- Born: Sarah Elizabeth Niemeyer December 25, 1884 Portsmouth, Virginia
- Died: February 14, 1960 (aged 75) Portsmouth, Virginia
- Known for: Painting (watercolor)

= Bessie Niemeyer Marshall =

American artist

Bessie Niemeyer Marshall was an American botanical illustrator known for her watercolor paintings of the wildflowers of Lee Memorial Park. Her artwork documented the variety of plant species being preserved in Lee Memorial Park, a Works Progress Administration-funded wildflower and bird sanctuary in Petersburg, Virginia.

Born Sarah Elizabeth Niemeyer on December 25, 1884, in Portsmouth, Virginia, Bessie Niemeyer married Myron Barrand Marshall, an Episcopalian priest, in 1907 and had nine children. After service in parishes in the Philippines and in Virginia, the family settled in Petersburg in 1937.

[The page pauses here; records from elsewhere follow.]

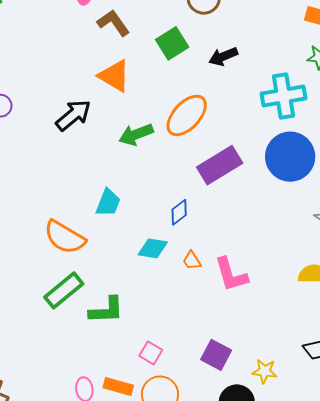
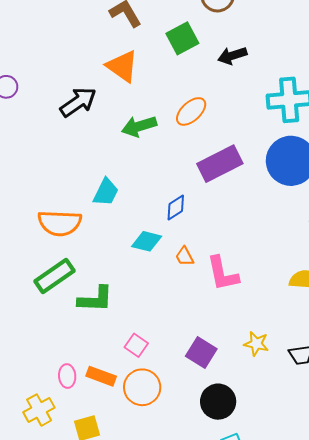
orange ellipse: (187, 115) -> (191, 111), size x0.7
orange semicircle: (65, 237) -> (60, 223), turned -33
yellow star: (265, 371) -> (256, 344), moved

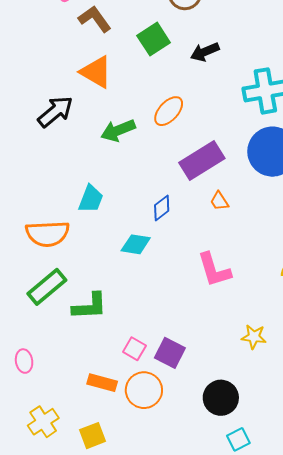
orange trapezoid: (185, 256) -> (219, 201), moved
purple square: (201, 352) -> (170, 353), moved
pink ellipse: (67, 376) -> (24, 361), moved

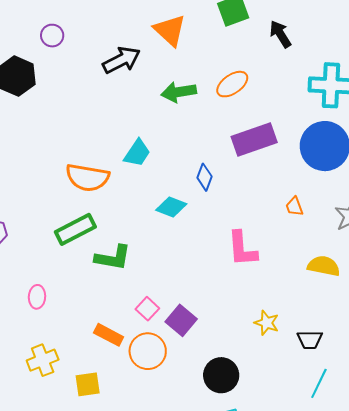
black arrow: (205, 52) -> (280, 34), turned 68
orange trapezoid: (219, 201) -> (294, 207), moved
blue diamond: (162, 208) -> (205, 177), turned -44

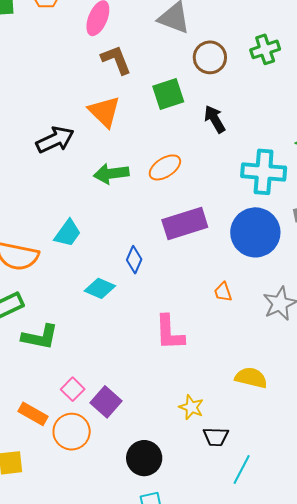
yellow semicircle: (324, 266) -> (251, 378), moved
black trapezoid: (310, 340) -> (216, 437), moved

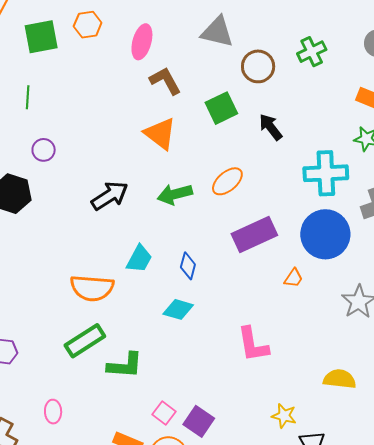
black arrow: (55, 140) -> (110, 196), moved
blue diamond: (134, 260) -> (188, 266), moved
orange trapezoid: (223, 292) -> (294, 278), moved, turned -120

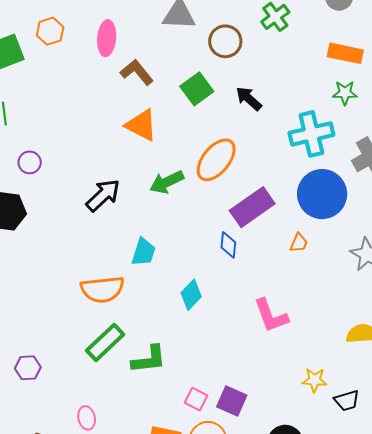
orange ellipse: (227, 181) -> (216, 160), size x1.4
blue diamond: (188, 266) -> (228, 245), moved
cyan diamond: (178, 309) -> (191, 295), turned -52

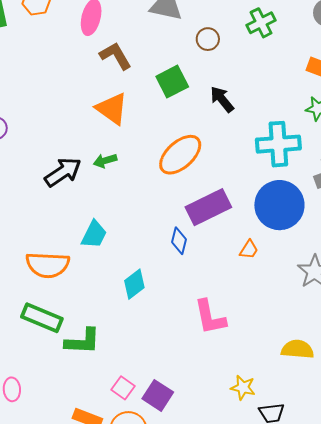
brown circle: (225, 41) -> (208, 39), size x0.7
green arrow: (167, 182) -> (105, 161), moved, size x0.7
green rectangle: (105, 343) -> (42, 318), turned 57

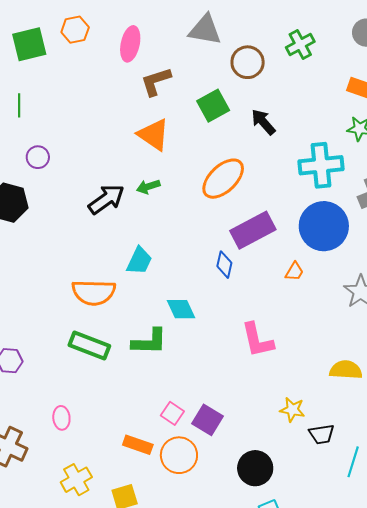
brown circle: (208, 39) -> (248, 62), size x1.4
brown L-shape: (116, 56) -> (156, 82), turned -76
cyan diamond: (134, 284) -> (181, 309), turned -76
green L-shape: (83, 341) -> (149, 342), moved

In 1935, the city of Petersburg, using W.P.A. (Women's and Professional Division) funds, authorized the creation of a 25-acre wildflower sanctuary in Lee Memorial Park. Under the direction of Petersburg Garden Club member Mary Donald Claiborne Holden, African American women labored on the project through 1940, clearing ravines, building ten miles of paths, and planting 365,00 plants, including 8,000 trees and 37,000 shrubs and more than one million honeysuckle roots to prevent erosion. In 1937, Holden hired Marshall to paint watercolors of the dried and pressed plant specimens of Lee Park flora. A self-taught artist, Marshall produced 238 watercolors of the Lee Park herbarium specimens; the paintings and 325 specimens were stored together in fourteen brown scrapbooks, ultimately housed for almost fifty years in the Petersburg Public Library. The collection was rediscovered by the Petersburg Garden Club in the 1990s. The current location of the collection is at Lewis Ginter Botanical Garden.

Although she pursued other illustration assignments, Marshall had no other major commissions. She died on February 14, 1960, in Portsmouth, Virginia.

Lee Memorial Park is now on the National Register of Historic Places. Marshall and the Lee Park W.P.A. project are the subjects of a monograph published in 2000. In 2014, fourteen reproductions of Marshall's paintings were exhibited in a joint show with reproductions of paintings by Mark Catesby and in 2016, the Petersburg Area Art League exhibited 20 reproductions of Marshall's paintings. In 2018 the Virginia Capitol Foundation announced that Marshall's name would be on the Virginia Women's Monument's glass Wall of Honor.